Déruchette et Ebenezer semblaient se consulter du regard. Ils étaient debout l’un près de l’autre, sans bouger ; ils étaient comme ivres. Il y a de ces hésitations étranges au bord de cet abîme, le bonheur. Ils comprenaient sans comprendre.

— Il s’appelle Gilliatt, dit Déruchette bas à Ebenezer.

Gilliatt reprit avec une sorte d’autorité :

— Qu’attendez-vous ? Je vous dis de me suivre.

— Où ? demanda Ebenezer.

— Là.

Et Gilliatt montra du doigt le clocher de l’église.

Ils le suivirent.

Gilliatt allait devant. Son pas était ferme. Eux ils chancelaient.

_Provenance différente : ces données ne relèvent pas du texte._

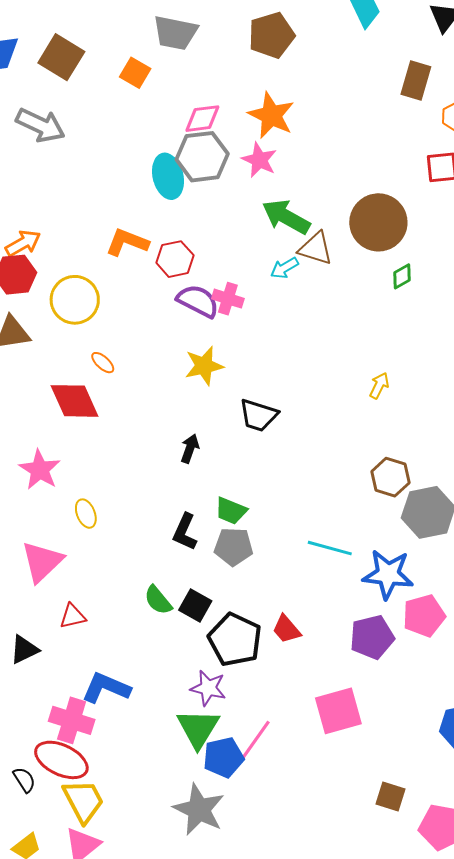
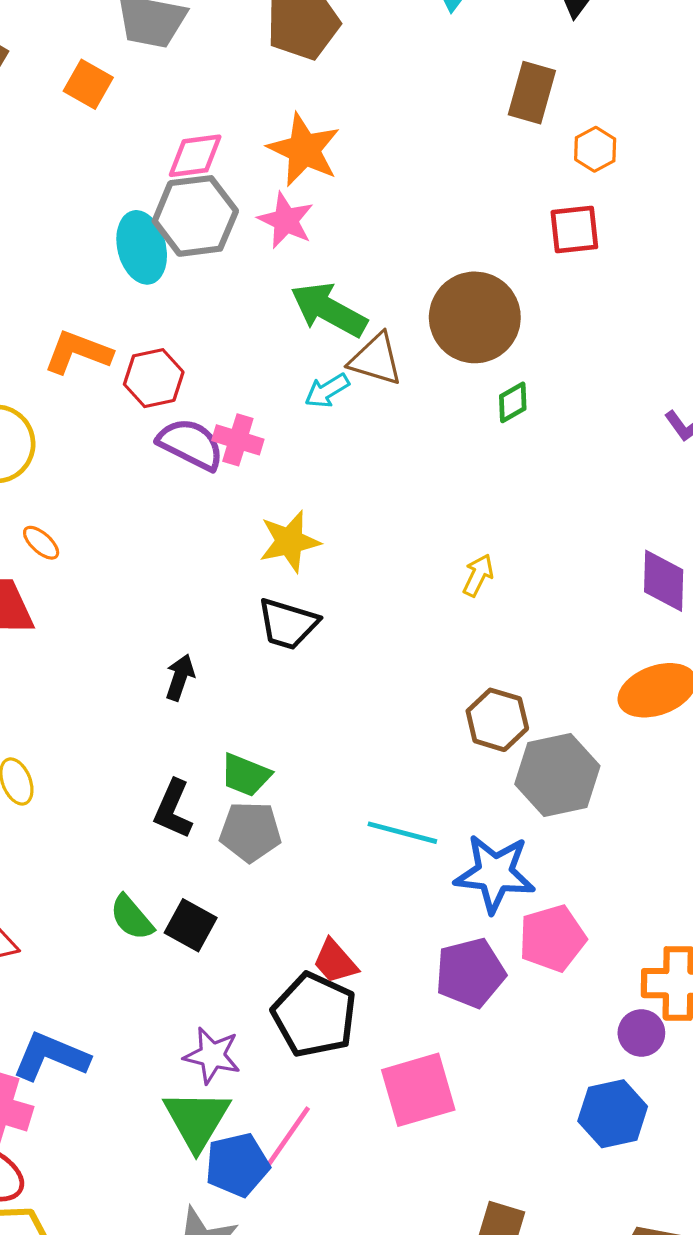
yellow star: (204, 366) -> (289, 541), moved
black pentagon: (235, 640) -> (314, 1015), moved

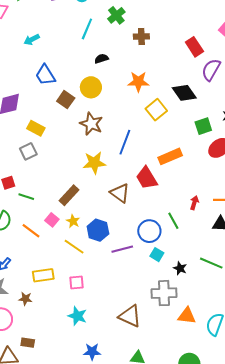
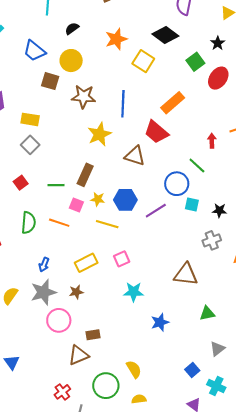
blue trapezoid: (45, 75) -> (34, 51), moved
green line: (26, 197) -> (56, 185), moved
gray cross: (164, 293) -> (212, 240), size x0.7

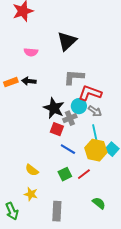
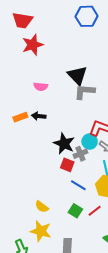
black triangle: (67, 41) -> (77, 75), turned -30
gray L-shape: (74, 77) -> (85, 92), moved
green square: (65, 174) -> (75, 211), turned -32
yellow star: (31, 194) -> (41, 231), size x1.5

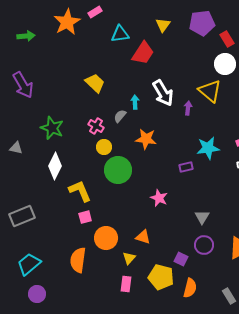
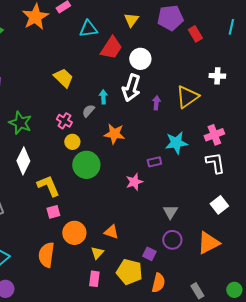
white circle: (225, 64) -> (140, 59), moved
yellow triangle: (210, 91) -> (187, 97), moved, turned 45
white arrow: (163, 93) -> (131, 88), turned 48
pink star: (159, 198) -> (134, 182), moved, turned 30

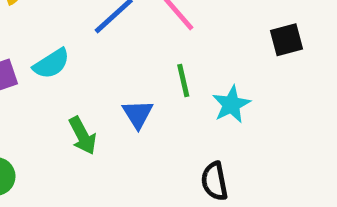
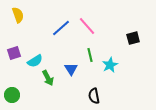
cyan semicircle: (51, 64) -> (35, 61), moved
black semicircle: (214, 181) -> (94, 96), moved

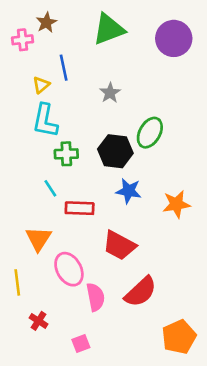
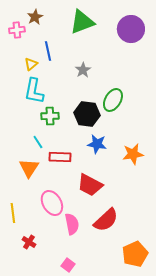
orange triangle: (38, 239) -> (29, 168), moved
pink square: (81, 343) -> (68, 265), moved, turned -32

À mesure qu’ils avançaient vers le clocher, on voyait poindre sur ces purs et beaux visages d’Ebenezer et de Déruchette quelque chose qui serait bientôt le sourire. L’approche de l’église les éclairait. Dans l’œil creux de Gilliatt, il y avait de la nuit.

On eût dit un spectre menant deux âmes au paradis.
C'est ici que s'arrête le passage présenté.